Asymptotic and algorithmic properties of groups

群的渐近性质和算法性质

• 批准号: 0245600
• 负责人: Mark Sapir
• 金额: $ 27.15万
• 依托单位: Vanderbilt University
• 依托单位国家: 美国
• 项目类别: Continuing Grant
• 财政年份: 2003
• 资助国家: 美国
• 起止时间: 2003-07-01 至 2006-06-30
• 项目状态: 已结题
• 来源: https://www.nsf.gov/awardsearch/showAward?AWD_ID=0245600&HistoricalAwards=false
• 关键词: Asymptotic; algorithmic; properties; groups

DMS-0245600Sapir, Mark V.AbstractTitle: Asymptotic and algorithmic properties of groupsThe PIs propose to study asymptotic and algorithmic properties of groups.The topics include a torsion free non-amenable finitely presented groupwithout free non-abelian subgroups, a finitely presented infinite torsion group, Dehn functions of groups including Dehn functions of residually finite and Metabelian groups, isoperimetric functions of aspherical manifolds, residually finite hyperbolic groups, structure properties of hyperbolic groups (is everytorsion-free hyperbolic group free-by-finite exponent?), n-dimensionaldiagram groups.Algorithmic properties of groups have been a subject of intensive studysince the beginning of the 20th century (Dehn and Tietze). Novikov, Booneand Higman showed deep connections between logic (especially the theory ofrecursive functions) and group theory. A more recent work by Gromov andothers showed a connection between algorithmic and asymptotic properties(especially isoperimetric and growth functions) of groups and the relatedtopological objects. The PIs found even more intimate connections betweencomplexity of algorithms and asymptotic properties of groups. In particular,they have characterized groups whose word problem is in NP in terms of Dehnfunctions and Higman embeddings, found an NP-complete group, etc.. The PIspropose to further study these connections, and their applications to someoutstanding Burnside-type problems. In particular, they propose to useHigman embeddings to construct finitely presented torsion groups and in thestudy of Dehn functions of metabelian groups. Another direction of theirresearch deals with connections between geometry and structure of groups. Inparticular, they propose to study the class of finite dimensional diagramgroups, for dimension greater than two which, they believe, include a large class of groups acting ``nicely" on cubical complexes. Structural properties of hyperbolic groups will also be under investigation.

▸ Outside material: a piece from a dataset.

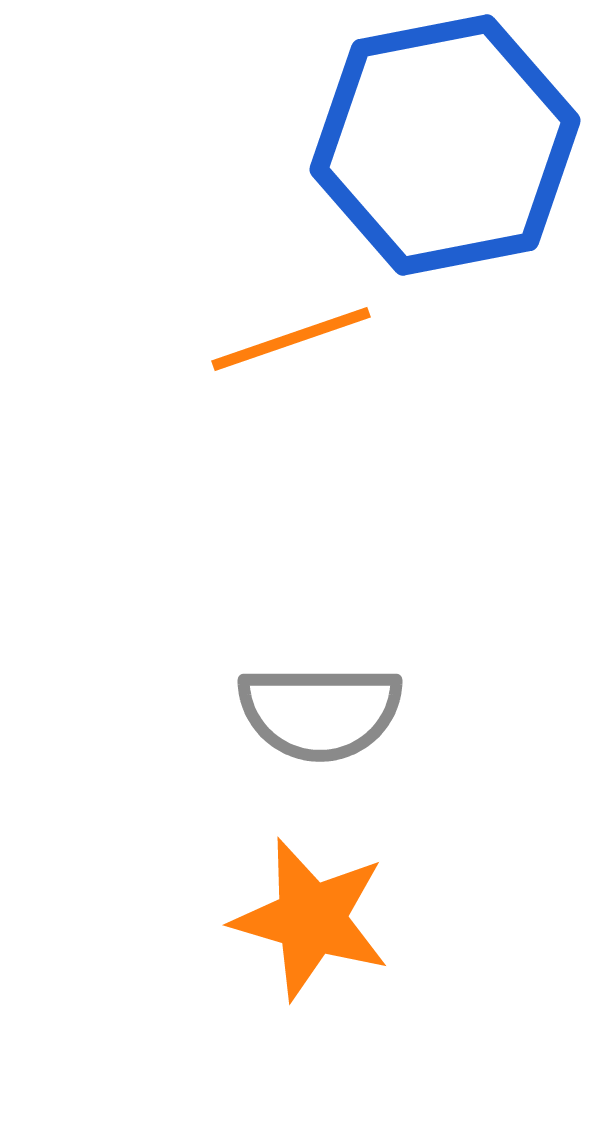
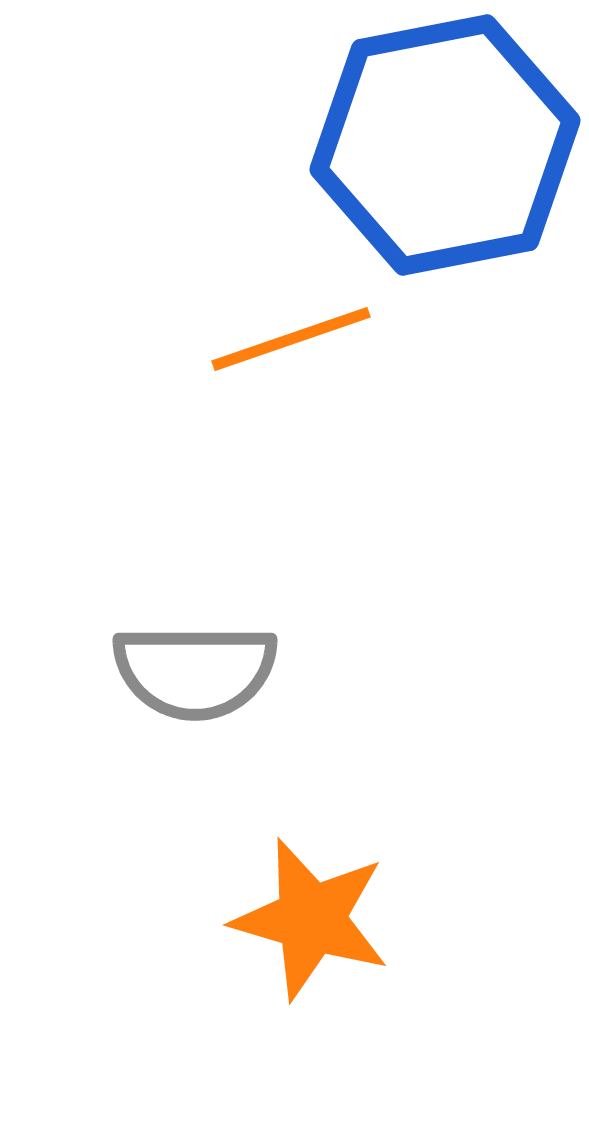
gray semicircle: moved 125 px left, 41 px up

sapir, Mark v .[摘要]题目：群的渐近和算法性质PIs提出研究群的渐近和算法性质。题目包括无自由非阿贝尔子群的无扭转非可服从有限呈现群、无有限呈现无限扭转群、群的Dehn函数（包括剩余有限群和亚贝群的Dehn函数）、非球面流形的等周函数、剩余有限双曲群、双曲群的结构性质（是否所有无扭转双曲群都是自由的？）、n维图群。自20世纪初以来，群的算法特性一直是一个深入研究的主题（Dehn和Tietze）。诺维科夫、布恩和希格曼展示了逻辑（尤其是递归函数理论）和群论之间的深刻联系。Gromov和其他人最近的工作表明了群和相关拓扑对象的算法和渐近性质（特别是等周函数和生长函数）之间的联系。pi发现算法的复杂性和群的渐近性质之间有更密切的联系。特别地，他们用Dehnfunctions和Higman embedding刻画了NP中的词问题群，发现了NP完全群等。研究人员建议进一步研究这些联系，并将其应用于一些突出的burnside型问题。特别是，他们提出使用higman嵌入来构造有限表示的扭转群，并在亚群的Dehn函数的研究中。他们研究的另一个方向是几何和群结构之间的联系。特别是，他们提议研究一类有限维图群，对于大于2维的图群，他们认为，这类图群包含了一大类在立方复合体上“很好地”作用的群。双曲群的结构性质也将被研究。